Bluetooth® technology is one of the world’s best known brands and one of the most ubiquitous wireless communications technologies on the planet. It’s been in existence since 2000 and has found its way into billions and billions of devices. Last year alone, over three billion Bluetooth devices were shipped by manufacturers.
Bluetooth has not stood still. Since its first incarnation, Bluetooth has been carefully and systematically improved so that it has continued to keep pace with market requirement, and continued to support and inspire innovation.
Bluetooth Mesh networking is the latest chapter in this incredible technology story and 150 companies, all members of the Bluetooth SIG, have helped create it.
This is the first in a series of articles where we’ll introduce you to Bluetooth Mesh networking. We start with a two-part overview and will then proceed to explore aspects of the technology in greater detail in subsequent parts of the series.
Flavors and Features
People interested in Bluetooth® technology will be accustomed to seeing new releases adopted by the Bluetooth SIG at regular intervals.
Typically, new releases equip Bluetooth with additional features or they improve upon existing capabilities in some way.

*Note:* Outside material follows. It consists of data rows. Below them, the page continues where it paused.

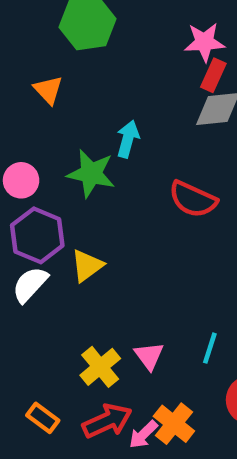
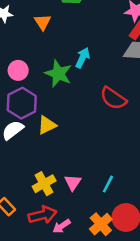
orange cross: (174, 424) -> (101, 224), moved

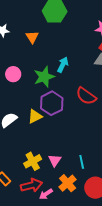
green star: (58, 74) -> (44, 77), turned 30
purple hexagon: (22, 103) -> (52, 103), moved
cyan line: (108, 184) -> (82, 162), turned -40
orange cross: (101, 224) -> (68, 183), moved

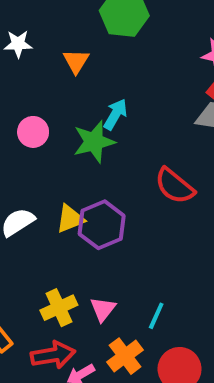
cyan arrow: (63, 65) -> (115, 114), moved
purple hexagon: (52, 103) -> (102, 225), moved
cyan line: (82, 162) -> (156, 316), turned 32

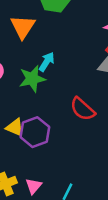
orange triangle: (76, 61) -> (23, 27), size x1.5
yellow triangle: (70, 219) -> (15, 127), turned 42

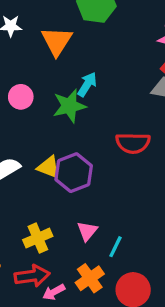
red semicircle: (83, 109) -> (133, 143), turned -40
pink triangle: (34, 186) -> (87, 231), moved

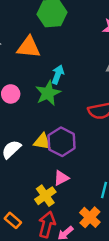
orange triangle: (57, 41) -> (29, 47), turned -45
pink triangle: (87, 231) -> (61, 178), moved, turned 35
red arrow: (32, 276) -> (47, 225), turned -55

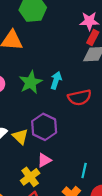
cyan arrow: (58, 74) -> (56, 80), moved
yellow triangle: (42, 142) -> (20, 136), moved, turned 35

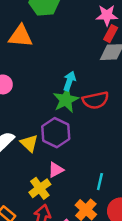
green star: (31, 82) -> (66, 100), moved

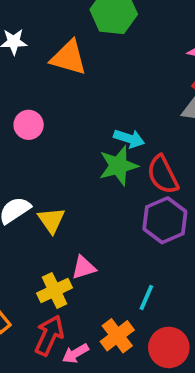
cyan arrow: (69, 81) -> (129, 139), turned 78
red semicircle: (96, 100) -> (163, 175), turned 65
purple hexagon: (56, 133) -> (165, 220), moved

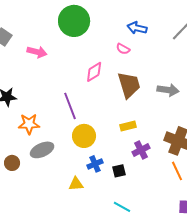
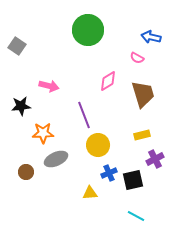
pink arrow: (37, 52) -> (49, 86), moved
black square: (119, 171) -> (133, 180), size x1.5

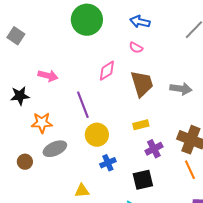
blue arrow: (151, 37) -> (140, 22), moved
black square: (133, 180) -> (143, 180), moved
yellow triangle: (90, 193) -> (82, 191), moved

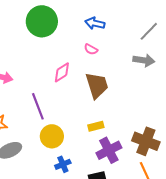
gray arrow: (181, 89) -> (144, 60), moved
purple cross: (154, 149) -> (109, 150), size x1.4

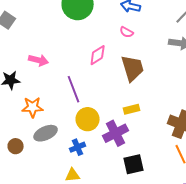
purple cross: (109, 150) -> (116, 133), moved
blue cross: (63, 164) -> (78, 147), moved

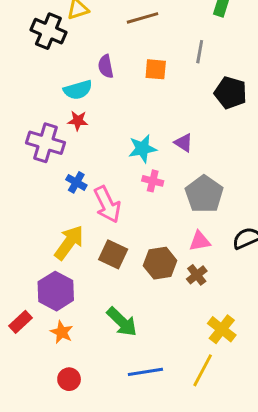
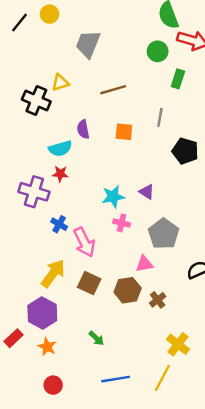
pink triangle: (200, 241) -> (144, 264), moved
green arrow: (122, 322) -> (96, 338), size x0.6

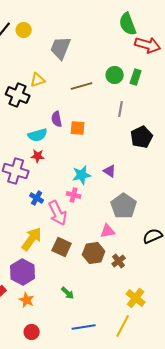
yellow circle: (50, 14) -> (24, 30), moved
green circle: (158, 51) -> (115, 75), moved
orange square: (124, 132) -> (78, 128), moved
black pentagon: (185, 151) -> (142, 137), turned 30
pink cross: (122, 223) -> (74, 195), moved

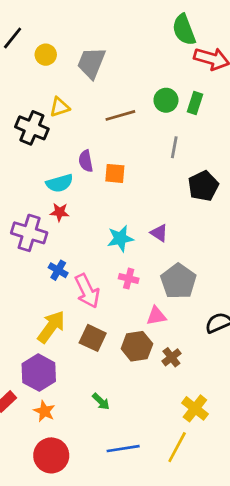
yellow circle: (24, 30) -> (46, 55), moved
pink cross: (74, 195) -> (129, 279), moved
red circle: (32, 332) -> (51, 455), size x1.6

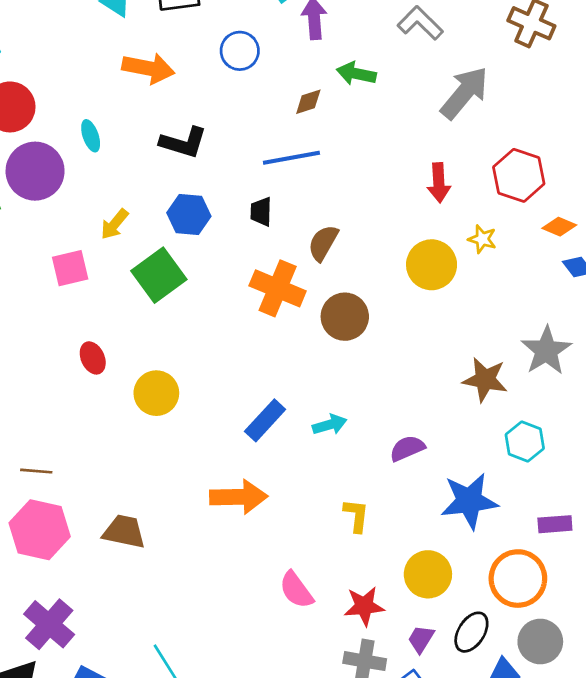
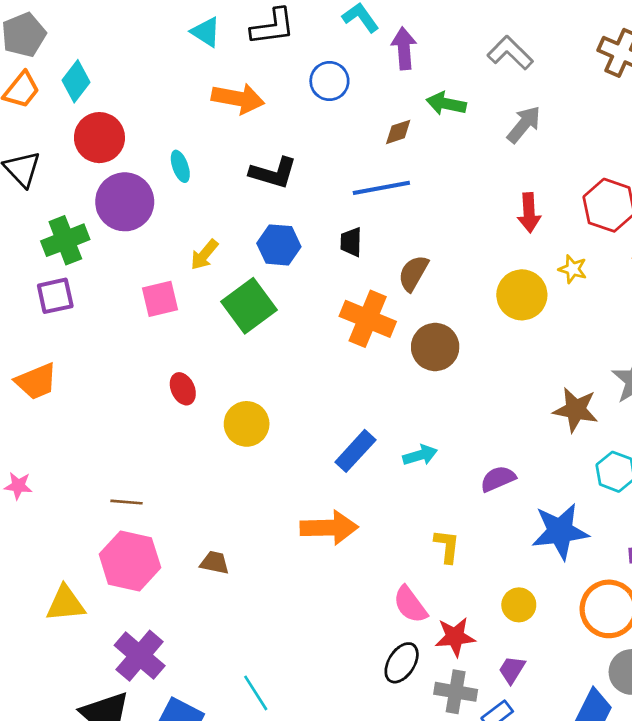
gray arrow: (464, 93) -> (524, 124), moved, size x0.7
brown trapezoid: (124, 532) -> (215, 563), size x0.7
yellow circle: (428, 574) -> (519, 605), size x0.7
pink semicircle: (296, 590) -> (410, 605), moved
black ellipse: (471, 632) -> (402, 663), moved

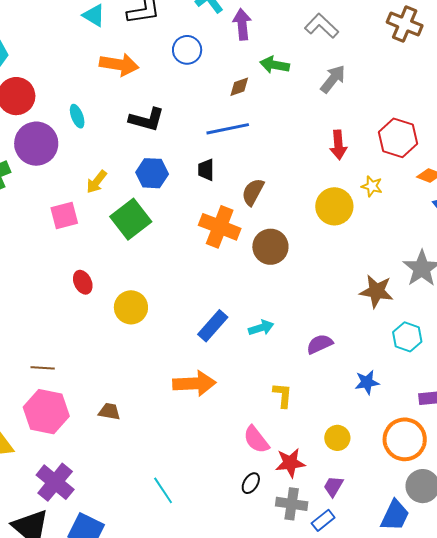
blue star: (560, 531) -> (367, 382), size x0.6
black ellipse: (402, 663) -> (251, 483), size x0.7
cyan line: (256, 693) -> (163, 490), moved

Every now and again though, an entirely new “flavor” of Bluetooth is released; a quite distinct variant of Bluetooth, which uses radio in a different way and is optimized in its design and implementation for broad sets of use cases.
Bluetooth Basic Rate/Enhanced Data Rate (BR/EDR) was the first flavor of Bluetooth to be released. It was intended to act as a cable replacement technology and soon came to dominate wireless audio products and be the enabler for new computer peripherals, such as wireless mice and keyboards.
Bluetooth Low Energy (LE) was the next truly distinct Bluetooth technology to appear. It was optimized to use as little energy as possible with devices that incorporate it and able to operate and communicate wirelessly, powered by only a coin-sized battery, which could often last for many years. It’s been very widely adopted. It’s hard to find a smartphone or tablet that doesn’t support Bluetooth LE. Health, sports and fitness devices, like activity trackers, rely on Bluetooth LE technology. So do wearables, like smart watches. The impact of this Bluetooth flavor has been impressive and widespread.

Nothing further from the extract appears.